Summary
In recent decades, many germs affecting humans, such as Ebola, methicillin-resistant Staphylococcus aureus (MRSA), SARS, West Nile virus, and Zika, have spread or changed to pose a growing danger to the world. To make matters worse, measles and whooping cough, diseases once considered on the verge of elimination, have had a resurgence in part because disinformation about vaccines has made some people reluctant to vaccinate themselves or their children. Year after year antibiotics, medicine's frontline defense against bacterial pathogens, prove less effective as bacterial strains mutate and evolve. At the same time, the number of people in the U.S. with sexually transmitted diseases is rising after many years of declining. There is no doubt that infectious diseases pose a constant risk to public health and well-being.

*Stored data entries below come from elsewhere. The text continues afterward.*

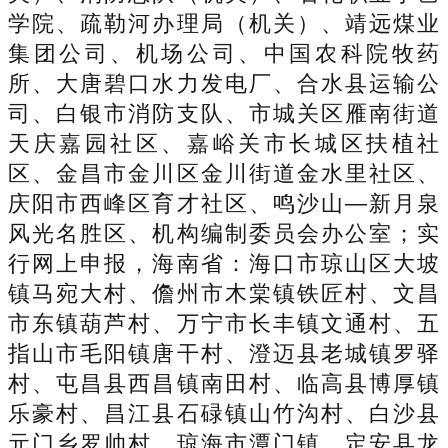
学院、疏勒河办理局（机关）、靖远煤业
集团公司、机场公司、中国农科院牧药
所、大唐碧口水力发电厂、合水县运输公
司、白银市消防支队、市城关区雁南街道
天庆嘉园社区、嘉峪关市长城区扶植社
区、金昌市金川区金川街道金水里社区、
庆阳市西峰区育才社区、鸣沙山—新月泉
风光名胜区、机构编制委员会办公室；实
行网上申报，海南省：海口市琼山区大坡
镇马宛大村、儋州市木棠镇铁匠村、文昌
市东镇葫芦村、万宁市长丰镇文通村、五
指山市毛阳镇唐干村、澄迈县老城镇罗驿
村、屯昌县西昌镇南田村、临高县博厚镇
乐豪村、昌江县石碌镇山竹沟村、白沙县
元门乡罗帅村、琼海市潭门镇、定安县龙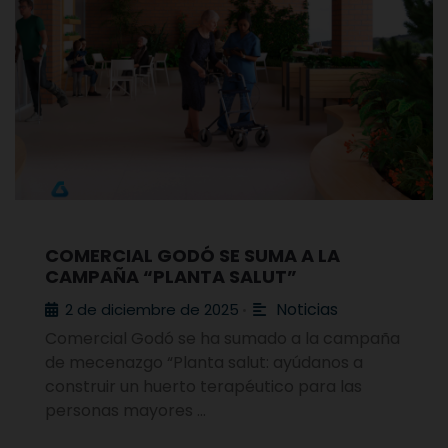
COMERCIAL GODÓ SE SUMA A LA
CAMPAÑA “PLANTA SALUT”
Noticias
2 de diciembre de 2025
•
Comercial Godó se ha sumado a la campaña
de mecenazgo “Planta salut: ayúdanos a
construir un huerto terapéutico para las
personas mayores …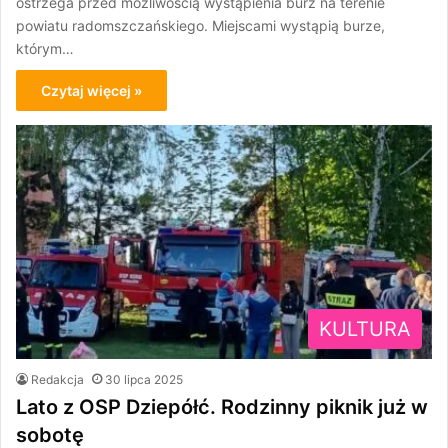
ostrzega przed możliwością wystąpienia burz na terenie
powiatu radomszczańskiego. Miejscami wystąpią burze,
którym…
Czytaj więcej »
KULTURA
Redakcja
30 lipca 2025
Lato z OSP Dziepółć. Rodzinny piknik już w
sobotę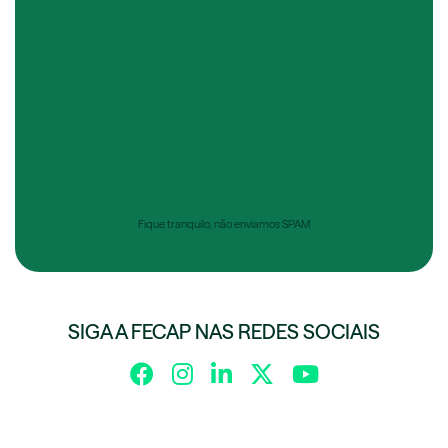
Fique tranquilo, não enviamos SPAM
SIGA A FECAP NAS REDES SOCIAIS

The Encyclopedia of Infectious Diseases provides comprehensive and up-to-date information on this topic, including the latest information about new viral and bacterial threats, the spread of diseases, treatments, preventive measures (including vaccines), and the future outlook for public health.
Entries include:
- chicken pox and shingles
- Ebola
- E. coli
- encephalitis
- foodborne pathogens
- hepatitis
- human papillomavirus (HPV)
- influenza (flu)
- Lyme disease
- malaria
- tuberculosis
- West Nile virus
- Zika
About the Author(s)
Pranatharthi Haran Chandrasekar, M.D., is the chief of the division of infectious diseases at Wayne State University in Detroit, Michigan. He is also section chief of infectious diseases at the Karmanos Cancer Center in Detroit. In addition, Dr. Chandrasekar is a professor of medicine at Wayne State University. His interests concentrate on the diagnosis, management, and prevention of infections, especially among those with cancer and those undergoing stem cell transplantation.